|•|F İ N A L--1--|•|

2.4K 398 99
                                    

    "Duydun mu? Birileri kırıldıkça eksiliyor insanlıktan bir parça..."

    "Sana ne kadar para harcadığım hakkında en ufak bir fikrin yok tabii..." derken bastonunun yerde bıraktığı takırtılar ile geziniyordu. "Seni bulmak , kurtarmak ve tüm o bilimsel çabalar..." dedikten sonra buruşmuş elini kaldırdı.

     "Anlamıyorsun, tüm dünyayı iyileştirebiliriz. Kendimizi geliştirebilir,kanseri yenebilir, ilaçlar üretebiliriz." diyerek gülmüş önünden geçerken genç kıza bakmıştı.

     "Eğer amacın böyle bir şey olsaydı bunu cehennem çukurunda bozma bir yerde yapmazdın." dedikten sonra siyah gözlerini karşısındaki morukta gezdirdi. Teşekkürler Rose...

     Yaşlı adamın yüzünde korkunç bir gülüş oluştu.

     "Uzaylıların hepsi böyle zeki midir?" dediğinde  titreyen eline ve sonrasında topallayan ayağına bakan Allia güldü.

     "Kanseri yenmek?" dedikten sonra tek kaşını havaya kaldırdı. "İyileşmek?" kafasını geriye attığı sıra sırtına batan elektrikli sandalye derince bir nefes aldı. "Ölmek üzere olan adamın Tanrı'ya ettiği dua tekrar yaşamak mı?"

     Bastonunu etrafta gezdiren yaşlı adam derince bir nefes aldı ve tam karşısına geçip küçük tahtına oturdu.

      "Eğer ki Tanrı diye bir şey var olsaydı, hepimizi eşit yaratırdı. Seni bu kadar güçlü beni bu kadar zayıf değil." dediğinde Allia derince bir nefes aldı.

      "Eğer herkes doktor olsaydı, halk açlıktan ölürdü ve hiçbir doktor onları kurtaramazdı. Ve eğer ki ölümsüzlük diye bir şey olsaydı herkes ölümü arayacaktı. Mevzu kimin ne olduğu değil, kimin neye uzak olduğu. Herkes kendinden uzak olan şeye heves ediyor. Sen ben olmaya...bense sen..."

      Adam metal yüzüğünü çevirirken başını geriye attı.

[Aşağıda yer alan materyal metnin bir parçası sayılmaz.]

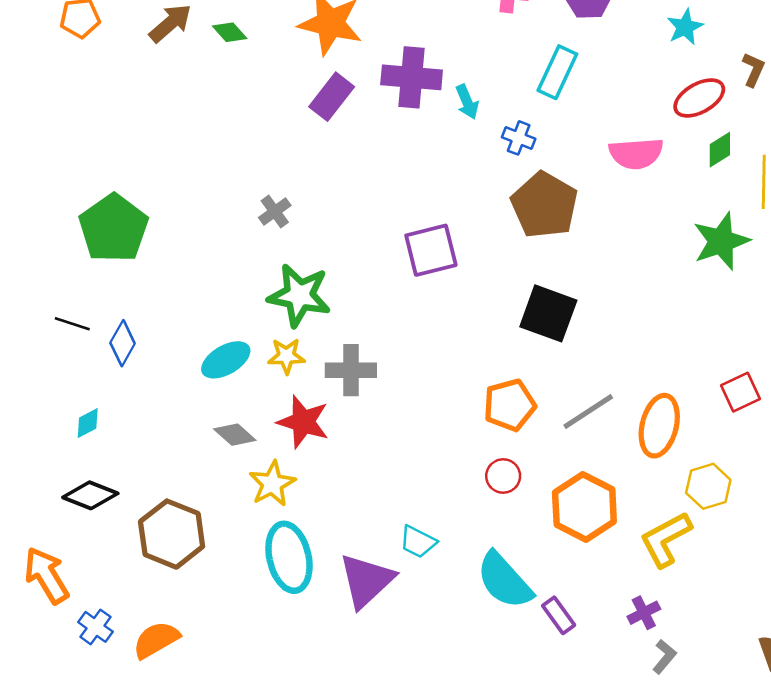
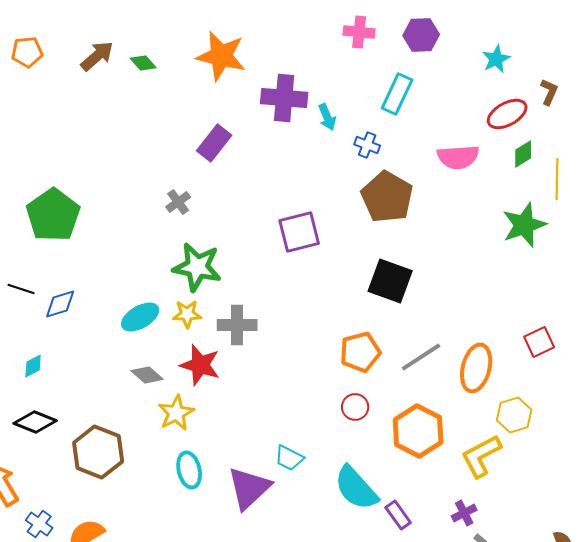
purple rectangle: (332, 97) -> (214, 143), moved
blue diamond: (123, 343) -> (60, 304), turned 44
cyan ellipse: (289, 557) -> (189, 470), size x0.7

      "Doğru. Peki, kim beni durduracak?" dediğinde Allia derin bir nefes aldı.

      "Sence?"

      Adamın sesli gülüşü ile kaşları çatıldığı sıra etrafa göz gezdirdi. Bembeyaz bir odanın içerisindeki. Fırlatıp atabileceği hiçbir şey yoktu. Oturduğu sandalye bile yere montalanmış garip bir maddeden yapılmaydı. Sadece bastonu vardı.

    "Çok özgüvenlisin ama haksızlık edemem. O kadar güçlü olsam ben de kendime güvenirdim. "  dedikten sonra gülümseyerek bastonuna baktı. "Bununla beni mi öldüreceksin?" dediği sıra Allia  gülümsedi.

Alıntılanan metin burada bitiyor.